BioEmu (Microsoft)
Equilibrium-ensemble sampling for protein monomers with A3M input.
How SubSeq Runs BioEmu
- Entrypoint is fixed to
python -m bioemu.sample. - Runtime dependencies are in the image; BioEmu source code is expected under
/ref(for example/ref/src/bioemu). - Model checkpoint/config are pinned to local paths:
/ref/checkpoints/bioemu-v1.2/checkpoint.ckptand/ref/checkpoints/bioemu-v1.2/config.yaml. - Service-enforced paths:
--output_dir=/outputs,--cache_embeds_dir=/outputs/.bioemu_embeds_cache,--cache_so3_dir=/ref/.bioemu_so3_cache. - This deployment rejects direct sequence strings and FASTA input at submit-time;
--sequencemust point to an.a3mfile.
Required Arguments
--sequence: path to an.a3mfile (for example/inputs/sequence.a3m).--num_samples: number of sampled structures to generate.

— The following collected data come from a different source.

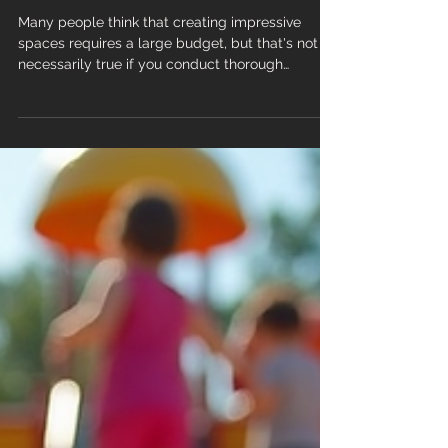
Transform Your Space:
Affordable Flooring Styles That
Make a Statement
Many people think that creating impressive
spaces requires a large budget, but that's not
necessarily true if you conduct thorough
research before starting an interior design
project, and you will be able to find an
affordable flooring style that makes a statement
without breaking the bank. Flooring is one
element that can significantly enhance a room's
appeal. While extravagant designs and premium
materials can be costly, there are numerous
flooring options, styles, and fini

User-supplied --ckpt_path, --model_config_path, and --model_name are ignored by SubSeq.
Quick Start
--sequence=/inputs/sequence.a3m
--num_samples=1
--batch_size_100=10
--filter_samples=False
--base_seed=42
This is the same style as the BioEmu prefill in the New Job form.
Input Pattern
A3M from mounted inputs:
--sequence=/inputs/sequence.a3m
--num_samples=100
--batch_size_100=20
For this deployment profile, only .a3m input is accepted.
Outputs and Caches
- Main trajectory output is written under
/outputs(for examplesamples.xtzplus metadata files). - Embedding cache is written to
/outputs/.bioemu_embeds_cache. - SO(3) lookup cache is written to
/ref/.bioemu_so3_cache. - BioEmu may initialize a ColabFold environment at
/ref/.bioemu_colabfoldfor MSA-related embedding flow.
Offline/Reproducible Use
- Pre-stage BioEmu source and v1.2 checkpoint/config under
/ref. - Prefer A3M input when you want to avoid remote MSA services.
- After warm-up caches are created, you can tighten network and mount policies in your deployment flow if desired.